The new processor design, called Blackwell, makes the models that power AI several times faster, the company said at the GTC conference in San Jose, California. This includes the technology development process (a stage called training) and the technology execution called inference.
China has expressed the view that it is unable to match the US’s AI progress amid major challenges.
China has expressed the view that it is unable to match the US’s AI progress amid major challenges.
Blackwell (named after David Blackwell, the first black scholar to be inducted into the National Academy of Sciences) has a tough line to emulate. Its predecessor, Hopper, fueled his Nvidia’s explosive sales by building the field of AI accelerator chips. His H100, the flagship product of that lineup, has become one of his most prized possessions in the technology world, valued at tens of thousands of dollars per chip.
This growth has also caused Nvidia’s valuation to skyrocket. It is the first chip maker to have a market capitalization of more than US$2 trillion, and is second only to Microsoft and Apple overall.
The announcement of the new chip was widely anticipated, and Nvidia’s stock price rose 79% this year through Monday’s close.
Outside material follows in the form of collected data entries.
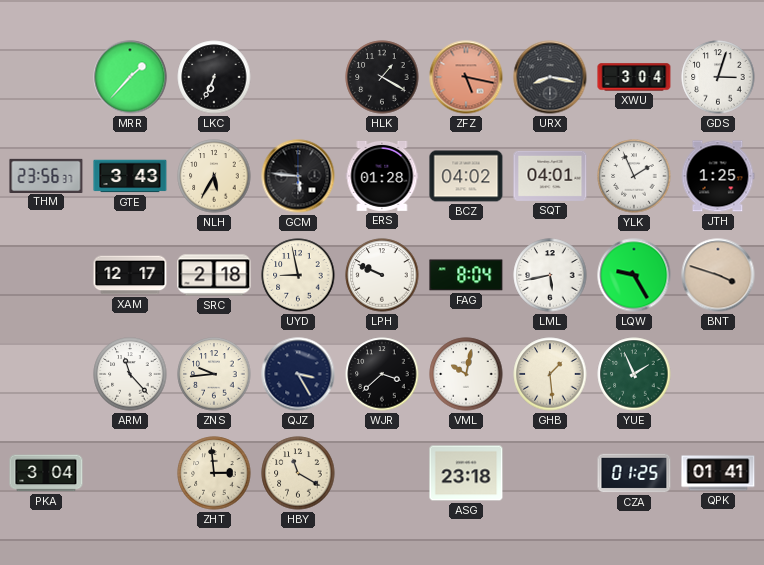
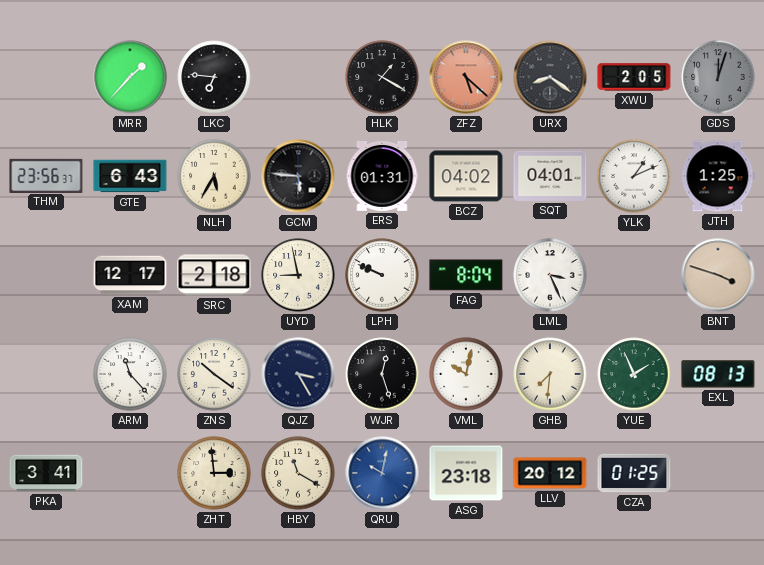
LKC: 6:34 -> 6:46
ZFZ: 5:17 -> 5:22
URX: 8:17 -> 8:21
XWU: 3:04 -> 2:05
GDS: 3:03 -> 12:03
GDS dial: white -> grey
GTE: 3:43 -> 6:43
ERS: 01:28 -> 01:31
YLK: 1:56 -> 1:11
LML: 5:43 -> 3:26
LQW: 9:25 -> none
ZNS: 9:44 -> 10:21
WJR: 3:38 -> 12:27
GHB: 1:29 -> 7:31
EXL: none -> 08:13
PKA: 3:04 -> 3:41
QRU: none -> 10:02
LLV: none -> 20:12
QPK: 01:41 -> none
As a result, it was difficult for the details of the presentation to impress investors, and the stock price fell about 1% in after-hours trading.
Huang, the Nvidia co-founder, said AI is a driver of fundamental change in the economy, and Blackwell’s chips are “the engine driving this new industrial revolution.”
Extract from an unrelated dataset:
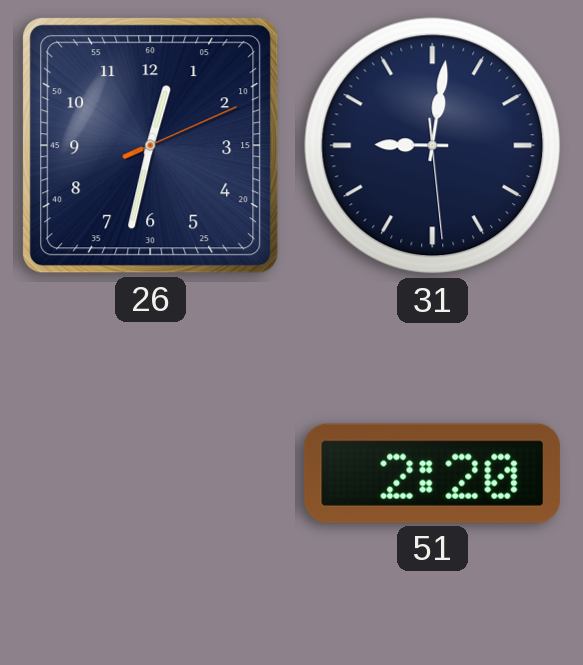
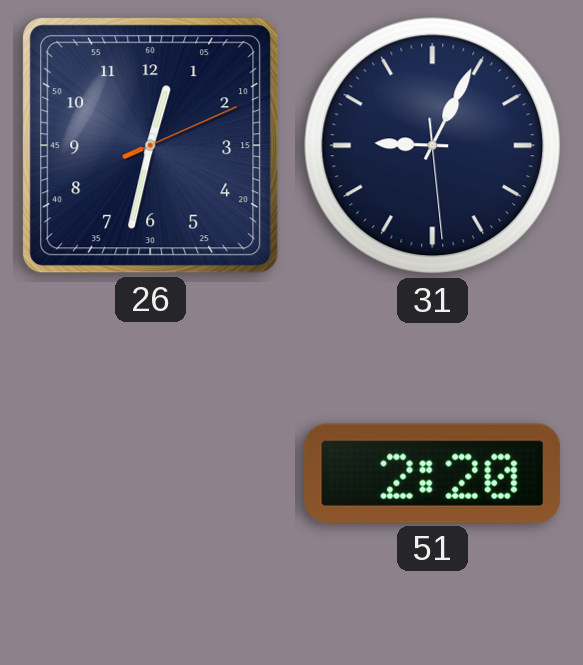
31: 9:01 -> 9:04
Nvidia is “working with the world’s most dynamic companies to realize the potential of AI across every industry,” he said at Monday’s conference, the company’s first in-person event since the pandemic. Ta.
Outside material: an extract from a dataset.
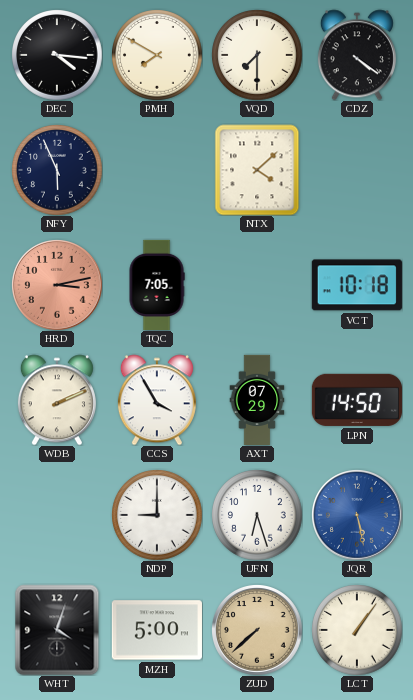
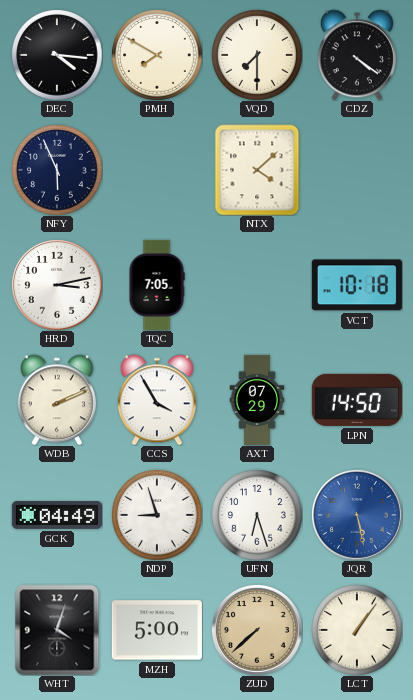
HRD dial: salmon -> white
GCK: none -> 04:49
NDP: 9:00 -> 8:57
Blackwell also has improved ability to link with other chips and new ways to process AI-related data that speed up the process. It’s part of the next version of the company’s “superchip” lineup, and is paired with Nvidia’s central processing unit called Grace. Users will have the option of combining these products with new networking chips, some using the proprietary InfiniBand standard and others relying on the more common Ethernet protocol. Nvidia is also updating its HGX server machines with new chips.
The Santa Clara, California-based company began selling graphics cards that became popular among computer gamers. Nvidia’s graphics processing units (GPUs) were ultimately able to achieve success in other areas because they could split computations into many simple tasks and process them in parallel. The technology is now gradually moving to more complex, multi-step tasks based on ever-growing datasets.
Blackwell will help drive the transition beyond relatively simple AI jobs such as voice recognition and image creation, the company said. That might mean just talking to a computer and he generates a 3D video, relying on a model with trillions of parameters.
Nvidia’s success has become heavily dependent on a handful of cloud computing giants: Amazon, Microsoft, Google, and Meta Platforms. These companies are pouring money into data centers and aiming to outsmart their rivals with new AI-related services.
Nvidia’s challenge is to spread its technology to more customers. Huang aims to achieve this by making it easier for businesses and governments to implement his AI systems using their own software, hardware, and services.
Huang’s speech kicks off a four-day GTC event dubbed “Woodstock” for AI developers. Some of the highlights of the presentation are listed below.
Huang concluded the event by bringing two robots on stage, which he said were trained with Nvidia’s simulation tools.
“In the future, everything that moves will be a robot,” he said.